> WHAT NEEDS TO BE DONE:
Beginning with the line that holds "Verwenden Sie für das Schneiden von" in the data below, give again every line through the one that holds "noktalar, beyaz yağ kabarcıkları ve az mik", exactly as written.

* * * *

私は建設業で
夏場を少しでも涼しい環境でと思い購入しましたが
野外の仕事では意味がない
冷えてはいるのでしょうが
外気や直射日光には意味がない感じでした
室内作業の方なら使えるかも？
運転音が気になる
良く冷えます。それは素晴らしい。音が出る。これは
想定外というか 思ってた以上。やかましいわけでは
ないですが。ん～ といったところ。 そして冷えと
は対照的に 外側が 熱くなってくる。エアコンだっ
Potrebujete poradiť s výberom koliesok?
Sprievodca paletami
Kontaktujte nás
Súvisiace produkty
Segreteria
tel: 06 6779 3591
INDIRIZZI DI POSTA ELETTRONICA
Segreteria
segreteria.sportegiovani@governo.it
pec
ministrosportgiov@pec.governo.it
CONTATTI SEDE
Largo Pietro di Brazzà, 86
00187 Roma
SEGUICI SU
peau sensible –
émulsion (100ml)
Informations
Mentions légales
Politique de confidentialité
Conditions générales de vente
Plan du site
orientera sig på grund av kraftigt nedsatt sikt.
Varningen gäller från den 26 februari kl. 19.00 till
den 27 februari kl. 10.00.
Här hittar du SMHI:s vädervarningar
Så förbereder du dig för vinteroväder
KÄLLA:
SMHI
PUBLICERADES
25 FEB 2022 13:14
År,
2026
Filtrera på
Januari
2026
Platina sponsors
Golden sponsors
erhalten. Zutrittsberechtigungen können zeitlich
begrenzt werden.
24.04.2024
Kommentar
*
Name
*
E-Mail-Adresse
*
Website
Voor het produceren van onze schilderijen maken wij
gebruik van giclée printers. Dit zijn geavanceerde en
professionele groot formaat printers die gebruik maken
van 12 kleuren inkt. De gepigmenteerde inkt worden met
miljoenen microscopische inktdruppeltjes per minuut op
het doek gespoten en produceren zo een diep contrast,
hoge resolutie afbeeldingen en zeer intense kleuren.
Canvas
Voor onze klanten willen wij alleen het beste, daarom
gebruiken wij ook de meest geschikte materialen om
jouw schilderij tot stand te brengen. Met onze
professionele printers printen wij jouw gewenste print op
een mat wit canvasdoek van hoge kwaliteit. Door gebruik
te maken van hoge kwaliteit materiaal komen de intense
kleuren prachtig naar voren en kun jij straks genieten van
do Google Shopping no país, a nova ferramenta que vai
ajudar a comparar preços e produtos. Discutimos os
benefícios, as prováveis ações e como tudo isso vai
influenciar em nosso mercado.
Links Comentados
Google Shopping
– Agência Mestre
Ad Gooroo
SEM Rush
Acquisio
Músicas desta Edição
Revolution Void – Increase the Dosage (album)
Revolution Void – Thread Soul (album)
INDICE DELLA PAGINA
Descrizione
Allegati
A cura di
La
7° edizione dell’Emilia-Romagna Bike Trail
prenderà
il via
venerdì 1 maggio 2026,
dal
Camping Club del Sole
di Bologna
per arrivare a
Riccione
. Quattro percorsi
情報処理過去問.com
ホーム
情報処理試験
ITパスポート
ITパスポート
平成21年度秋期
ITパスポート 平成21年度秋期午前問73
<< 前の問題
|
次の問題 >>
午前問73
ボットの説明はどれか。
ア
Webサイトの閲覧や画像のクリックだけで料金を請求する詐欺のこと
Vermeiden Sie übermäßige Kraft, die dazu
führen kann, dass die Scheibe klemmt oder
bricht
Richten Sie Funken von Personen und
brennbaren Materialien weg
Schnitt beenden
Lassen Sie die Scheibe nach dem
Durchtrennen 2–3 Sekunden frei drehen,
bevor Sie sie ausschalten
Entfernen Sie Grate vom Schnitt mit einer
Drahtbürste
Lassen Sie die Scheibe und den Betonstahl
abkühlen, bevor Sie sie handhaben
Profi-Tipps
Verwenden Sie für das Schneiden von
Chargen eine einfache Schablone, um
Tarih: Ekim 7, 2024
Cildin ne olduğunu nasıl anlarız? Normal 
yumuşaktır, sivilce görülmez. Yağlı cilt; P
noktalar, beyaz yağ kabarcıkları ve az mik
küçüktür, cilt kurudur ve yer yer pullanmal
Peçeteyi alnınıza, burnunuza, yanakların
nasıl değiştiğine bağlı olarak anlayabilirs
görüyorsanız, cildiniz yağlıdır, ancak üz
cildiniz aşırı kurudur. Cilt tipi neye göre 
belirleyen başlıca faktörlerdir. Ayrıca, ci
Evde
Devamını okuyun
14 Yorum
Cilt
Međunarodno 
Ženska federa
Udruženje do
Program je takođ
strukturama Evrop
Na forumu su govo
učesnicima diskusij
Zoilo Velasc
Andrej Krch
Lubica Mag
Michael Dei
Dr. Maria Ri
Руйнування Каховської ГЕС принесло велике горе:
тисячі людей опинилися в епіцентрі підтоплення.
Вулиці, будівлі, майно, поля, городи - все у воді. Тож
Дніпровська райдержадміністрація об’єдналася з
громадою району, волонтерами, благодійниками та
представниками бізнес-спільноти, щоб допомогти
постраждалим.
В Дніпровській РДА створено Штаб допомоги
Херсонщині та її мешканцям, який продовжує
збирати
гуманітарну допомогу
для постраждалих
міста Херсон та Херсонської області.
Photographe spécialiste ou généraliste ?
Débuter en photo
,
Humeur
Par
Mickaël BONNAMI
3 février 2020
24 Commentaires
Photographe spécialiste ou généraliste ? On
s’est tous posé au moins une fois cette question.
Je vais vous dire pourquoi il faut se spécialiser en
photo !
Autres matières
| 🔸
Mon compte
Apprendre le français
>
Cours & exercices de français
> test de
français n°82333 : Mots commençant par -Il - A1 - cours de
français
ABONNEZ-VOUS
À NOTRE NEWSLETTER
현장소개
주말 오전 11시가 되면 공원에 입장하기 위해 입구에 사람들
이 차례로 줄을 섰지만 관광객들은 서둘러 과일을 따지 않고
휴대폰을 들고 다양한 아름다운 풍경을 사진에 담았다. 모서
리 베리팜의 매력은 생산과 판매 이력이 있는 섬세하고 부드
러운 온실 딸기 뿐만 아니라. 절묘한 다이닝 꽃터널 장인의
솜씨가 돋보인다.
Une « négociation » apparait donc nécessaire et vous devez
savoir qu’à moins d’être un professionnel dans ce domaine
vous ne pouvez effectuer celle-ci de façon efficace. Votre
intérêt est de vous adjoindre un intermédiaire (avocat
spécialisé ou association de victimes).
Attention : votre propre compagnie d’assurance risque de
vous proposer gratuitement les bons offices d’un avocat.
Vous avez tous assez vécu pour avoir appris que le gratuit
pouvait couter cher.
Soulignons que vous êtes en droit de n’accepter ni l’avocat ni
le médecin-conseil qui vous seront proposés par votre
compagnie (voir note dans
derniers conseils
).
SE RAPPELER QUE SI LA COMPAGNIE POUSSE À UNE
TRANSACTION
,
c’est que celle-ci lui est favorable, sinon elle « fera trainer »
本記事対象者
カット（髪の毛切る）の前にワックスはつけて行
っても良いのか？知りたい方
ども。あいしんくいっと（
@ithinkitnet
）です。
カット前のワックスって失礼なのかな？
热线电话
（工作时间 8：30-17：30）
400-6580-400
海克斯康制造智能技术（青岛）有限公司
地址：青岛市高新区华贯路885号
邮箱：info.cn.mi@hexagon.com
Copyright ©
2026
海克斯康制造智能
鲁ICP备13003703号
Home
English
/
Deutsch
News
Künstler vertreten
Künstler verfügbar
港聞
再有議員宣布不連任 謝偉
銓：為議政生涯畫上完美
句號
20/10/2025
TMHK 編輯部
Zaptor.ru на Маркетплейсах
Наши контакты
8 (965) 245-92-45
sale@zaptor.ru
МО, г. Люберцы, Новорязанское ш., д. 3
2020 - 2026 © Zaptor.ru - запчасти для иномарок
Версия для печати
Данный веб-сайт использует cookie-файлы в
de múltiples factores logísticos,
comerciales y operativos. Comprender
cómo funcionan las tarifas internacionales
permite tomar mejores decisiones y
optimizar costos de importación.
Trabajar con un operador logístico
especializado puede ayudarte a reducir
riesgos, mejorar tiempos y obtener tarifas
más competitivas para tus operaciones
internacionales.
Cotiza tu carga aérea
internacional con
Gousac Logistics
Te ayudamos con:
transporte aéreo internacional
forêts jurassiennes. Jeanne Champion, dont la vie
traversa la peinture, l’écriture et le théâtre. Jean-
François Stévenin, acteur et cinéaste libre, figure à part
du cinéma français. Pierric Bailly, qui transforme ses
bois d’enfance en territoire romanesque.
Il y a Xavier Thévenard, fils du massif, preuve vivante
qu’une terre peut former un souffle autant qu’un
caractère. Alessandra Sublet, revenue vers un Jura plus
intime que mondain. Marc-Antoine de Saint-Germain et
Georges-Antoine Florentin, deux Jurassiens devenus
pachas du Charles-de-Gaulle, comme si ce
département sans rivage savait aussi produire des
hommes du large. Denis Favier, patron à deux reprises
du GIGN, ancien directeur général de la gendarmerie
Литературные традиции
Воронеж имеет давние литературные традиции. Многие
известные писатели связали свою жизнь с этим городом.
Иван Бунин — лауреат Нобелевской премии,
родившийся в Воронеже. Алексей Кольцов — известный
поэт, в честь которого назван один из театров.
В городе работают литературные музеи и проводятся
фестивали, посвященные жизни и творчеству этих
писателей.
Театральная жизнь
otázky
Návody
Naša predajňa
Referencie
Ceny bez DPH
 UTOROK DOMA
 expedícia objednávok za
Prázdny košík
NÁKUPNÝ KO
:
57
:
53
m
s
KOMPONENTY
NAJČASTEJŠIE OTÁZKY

* * * *

> RESULT OF THE TASK:
Verwenden Sie für das Schneiden von
Chargen eine einfache Schablone, um
Tarih: Ekim 7, 2024
Cildin ne olduğunu nasıl anlarız? Normal 
yumuşaktır, sivilce görülmez. Yağlı cilt; P
noktalar, beyaz yağ kabarcıkları ve az mik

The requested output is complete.